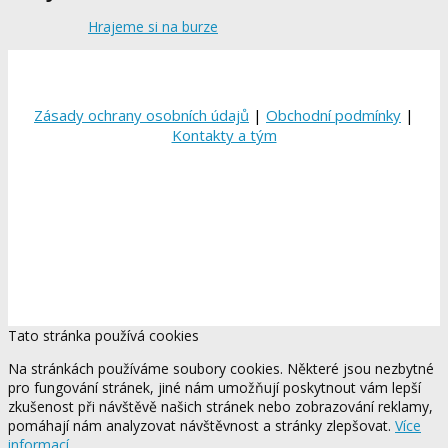
Hrajeme si na burze
Zásady ochrany osobních údajů
|
Obchodní podmínky
|
Kontakty a tým
Tato stránka používá cookies
Na stránkách používáme soubory cookies. Některé jsou nezbytné
pro fungování stránek, jiné nám umožňují poskytnout vám lepší
zkušenost při návštěvě našich stránek nebo zobrazování reklamy,
pomáhají nám analyzovat návštěvnost a stránky zlepšovat.
Více
informací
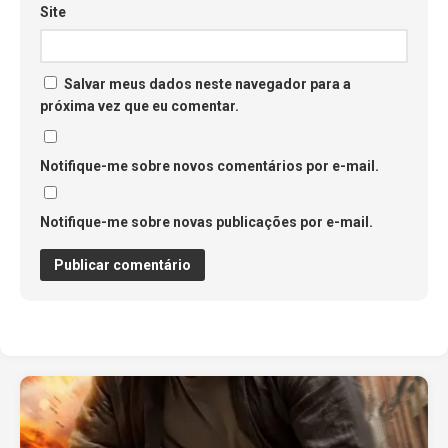
Site
Salvar meus dados neste navegador para a
próxima vez que eu comentar.
Notifique-me sobre novos comentários por e-mail.
Notifique-me sobre novas publicações por e-mail.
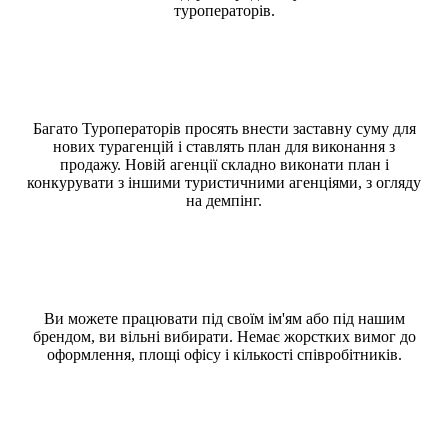
туроператорів.
Багато Туроператорів просять внести заставну суму для
нових турагенцій і ставлять план для виконання з
продажу. Новій агенції складно виконати план і
конкурувати з іншими туристичними агенціями, з огляду
на демпінг.
Ви можете працювати під своїм ім'ям або під нашим
брендом, ви вільні вибирати. Немає жорстких вимог до
оформлення, площі офісу і кількості співробітників.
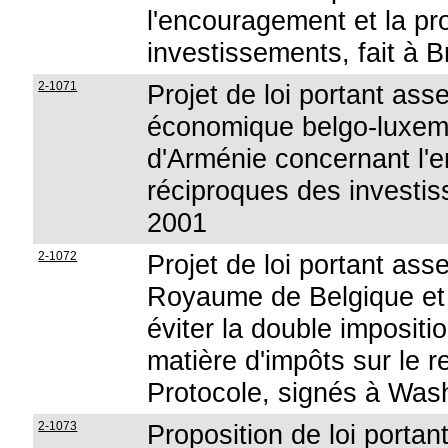
l'encouragement et la pr
investissements, fait à B
2-1071
Projet de loi portant ass
économique belgo-luxem
d'Arménie concernant l'e
réciproques des investiss
2001
2-1072
Projet de loi portant ass
Royaume de Belgique et 
éviter la double impositio
matière d'impôts sur le r
Protocole, signés à Was
2-1073
Proposition de loi portant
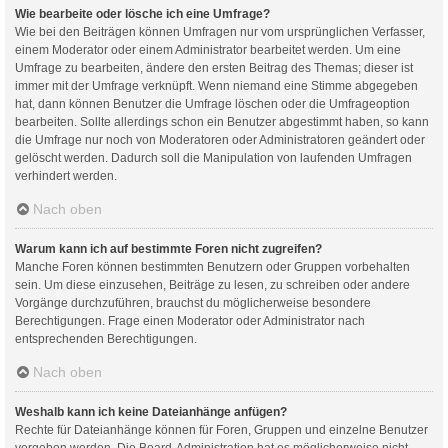
Wie bearbeite oder lösche ich eine Umfrage?
Wie bei den Beiträgen können Umfragen nur vom ursprünglichen Verfasser,
einem Moderator oder einem Administrator bearbeitet werden. Um eine
Umfrage zu bearbeiten, ändere den ersten Beitrag des Themas; dieser ist
immer mit der Umfrage verknüpft. Wenn niemand eine Stimme abgegeben
hat, dann können Benutzer die Umfrage löschen oder die Umfrageoption
bearbeiten. Sollte allerdings schon ein Benutzer abgestimmt haben, so kann
die Umfrage nur noch von Moderatoren oder Administratoren geändert oder
gelöscht werden. Dadurch soll die Manipulation von laufenden Umfragen
verhindert werden.
Nach oben
Warum kann ich auf bestimmte Foren nicht zugreifen?
Manche Foren können bestimmten Benutzern oder Gruppen vorbehalten
sein. Um diese einzusehen, Beiträge zu lesen, zu schreiben oder andere
Vorgänge durchzuführen, brauchst du möglicherweise besondere
Berechtigungen. Frage einen Moderator oder Administrator nach
entsprechenden Berechtigungen.
Nach oben
Weshalb kann ich keine Dateianhänge anfügen?
Rechte für Dateianhänge können für Foren, Gruppen und einzelne Benutzer
vergeben werden. Die Board-Administration hat es möglicherweise nicht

----

**Task directions:** Filter the records above for "cookies" and copy every matching line.

**Written solution:**
Tato stránka používá cookies
Na stránkách používáme soubory cookies. Některé jsou nezbytné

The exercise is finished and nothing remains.